Prince William is the narrator for a one-minute film, Take a Minute – starring many soccer stars – from Public Health England’s Every Mind Matters, the English Football Association (of which he is president), as well as Heads Together’s Heads Up campaign, according to CNN. Kickoff times for all thirty-two fixtures of the third round of the English FA Cup will be delayed by sixty seconds Saturday, Sunday, and Monday, so the mental illness public service announcement can be shown at stadiums in front of millions of fans. William and his brother, Prince Harry, have advocated for a number of mental health causes since the traumatic death of their mother, Princess Diana, in 1997.

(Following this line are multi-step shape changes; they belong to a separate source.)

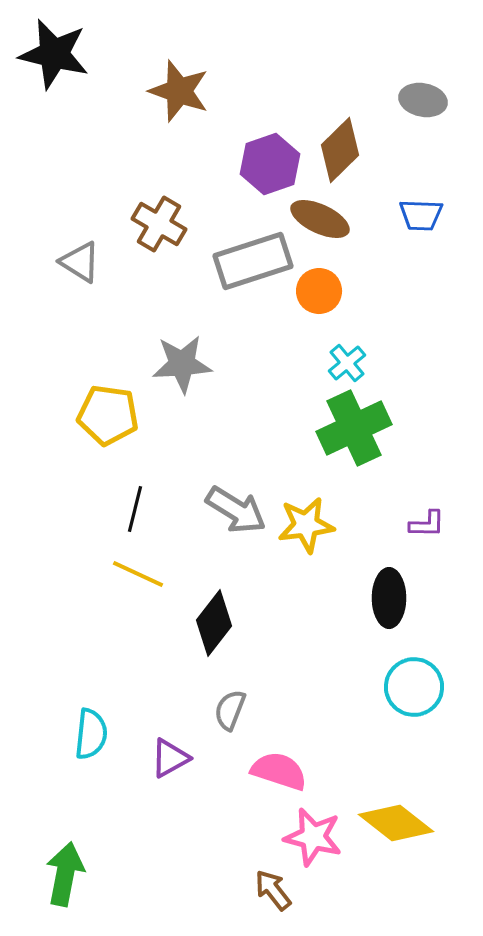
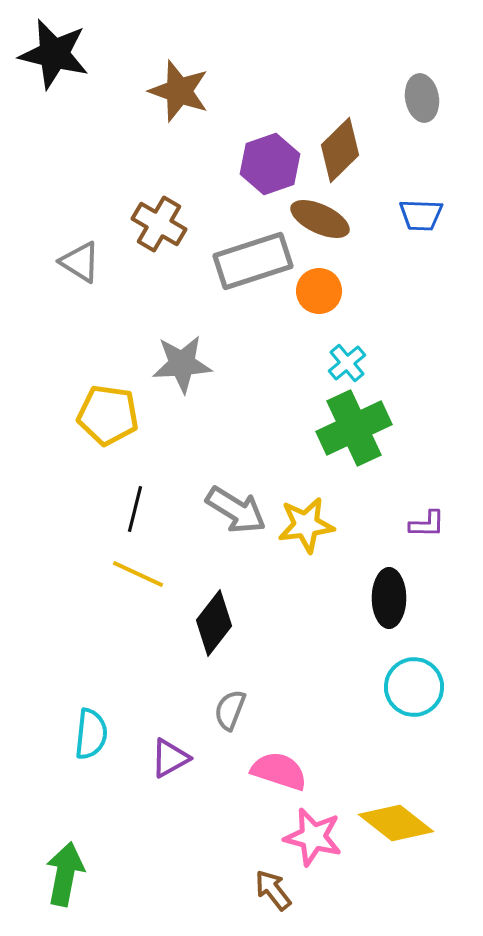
gray ellipse: moved 1 px left, 2 px up; rotated 69 degrees clockwise
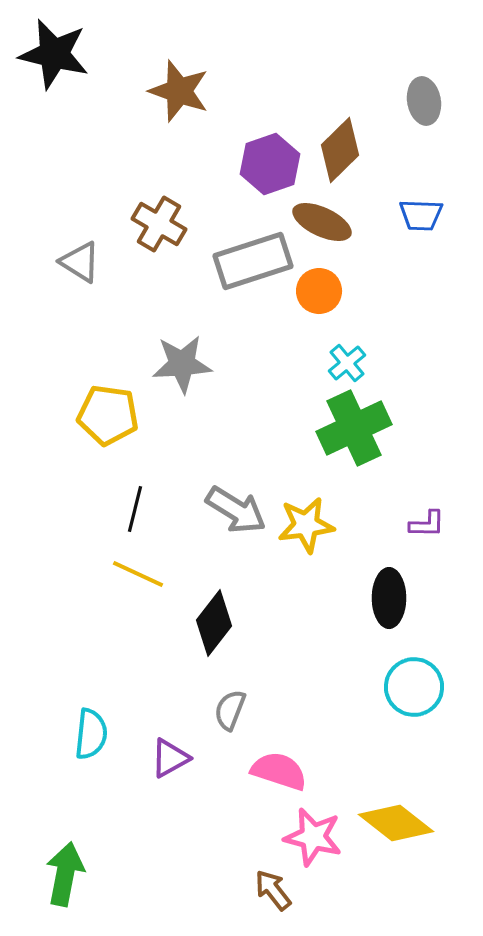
gray ellipse: moved 2 px right, 3 px down
brown ellipse: moved 2 px right, 3 px down
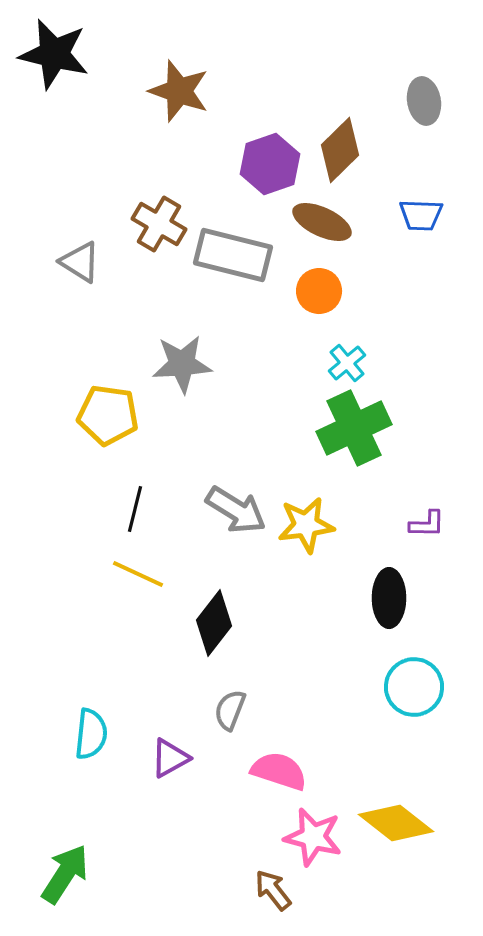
gray rectangle: moved 20 px left, 6 px up; rotated 32 degrees clockwise
green arrow: rotated 22 degrees clockwise
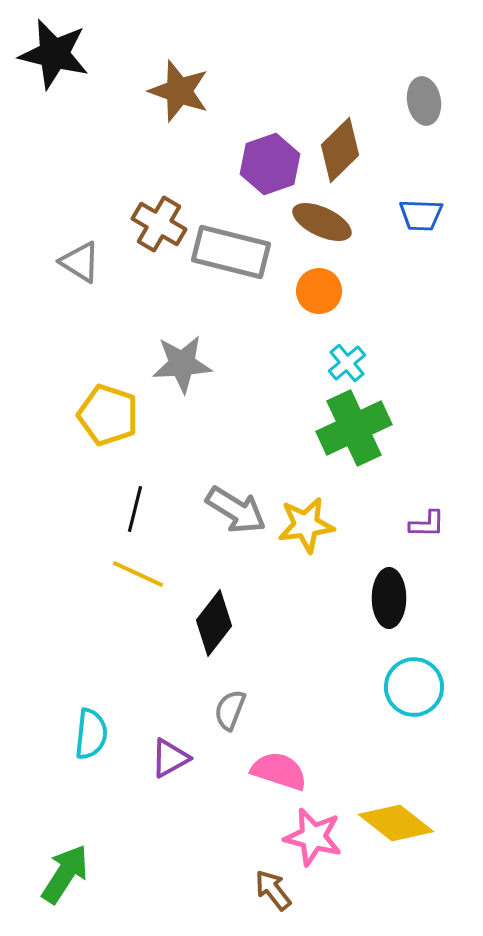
gray rectangle: moved 2 px left, 3 px up
yellow pentagon: rotated 10 degrees clockwise
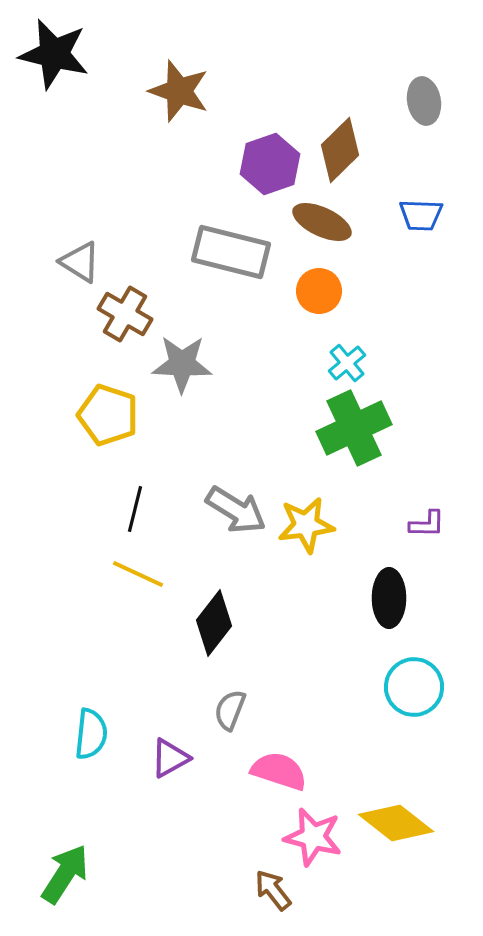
brown cross: moved 34 px left, 90 px down
gray star: rotated 6 degrees clockwise
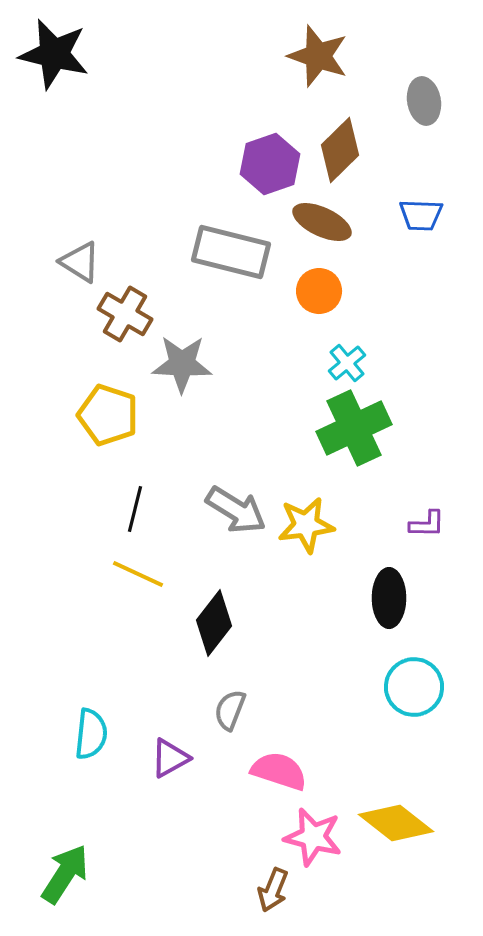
brown star: moved 139 px right, 35 px up
brown arrow: rotated 120 degrees counterclockwise
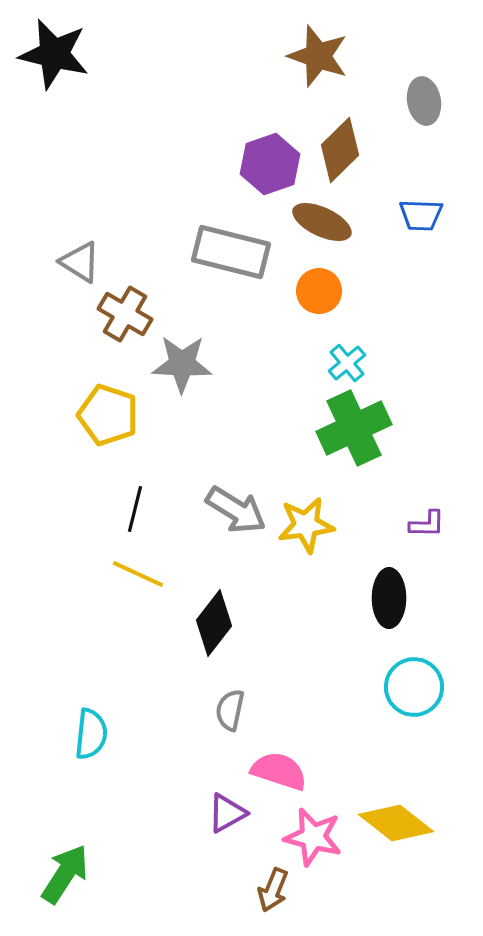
gray semicircle: rotated 9 degrees counterclockwise
purple triangle: moved 57 px right, 55 px down
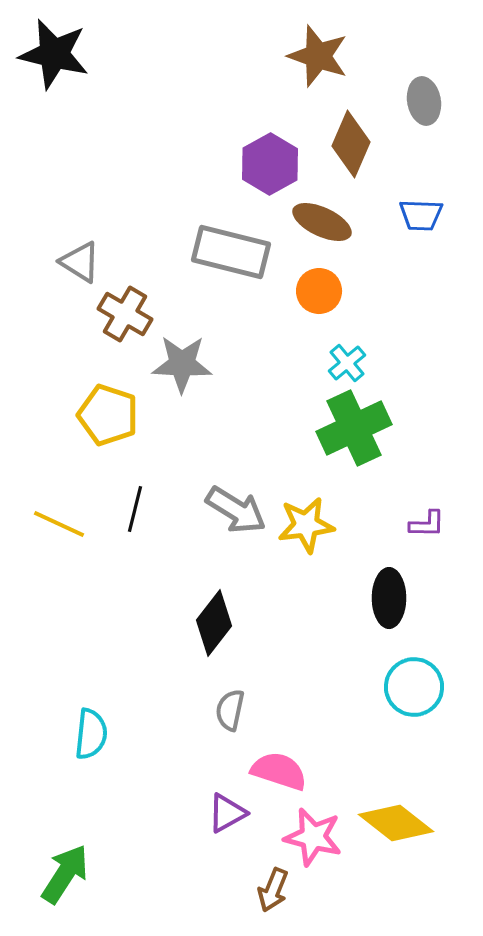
brown diamond: moved 11 px right, 6 px up; rotated 22 degrees counterclockwise
purple hexagon: rotated 10 degrees counterclockwise
yellow line: moved 79 px left, 50 px up
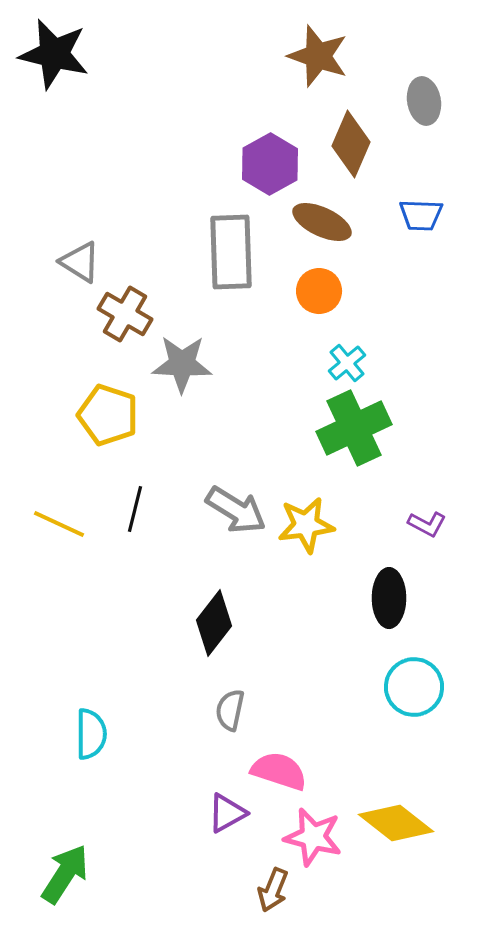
gray rectangle: rotated 74 degrees clockwise
purple L-shape: rotated 27 degrees clockwise
cyan semicircle: rotated 6 degrees counterclockwise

New leadership announcements from MGM

MGM Motion Picture Group president Jonathan Glickman is stepping down to be a producer for the studio after chairman and CEO Gary Barber was fired in 2018, according to Deadline. Meanwhile, former New Line-DreamWorks-Sony executive as well as Fifty Shades of Grey producer Michael De Luca will become chairman of the MGM Film Group as late as March, making him the equivalent to MGM Worldwide Television Group chairman Mark Burnett. De Luca previously declined the opportunity to run Paramount for Jim Gianopulos, and Glickman has been working with MGM since 2011, outlasting both Barber and Roger Birnbaum from Spyglass Entertainment, who arrived with him.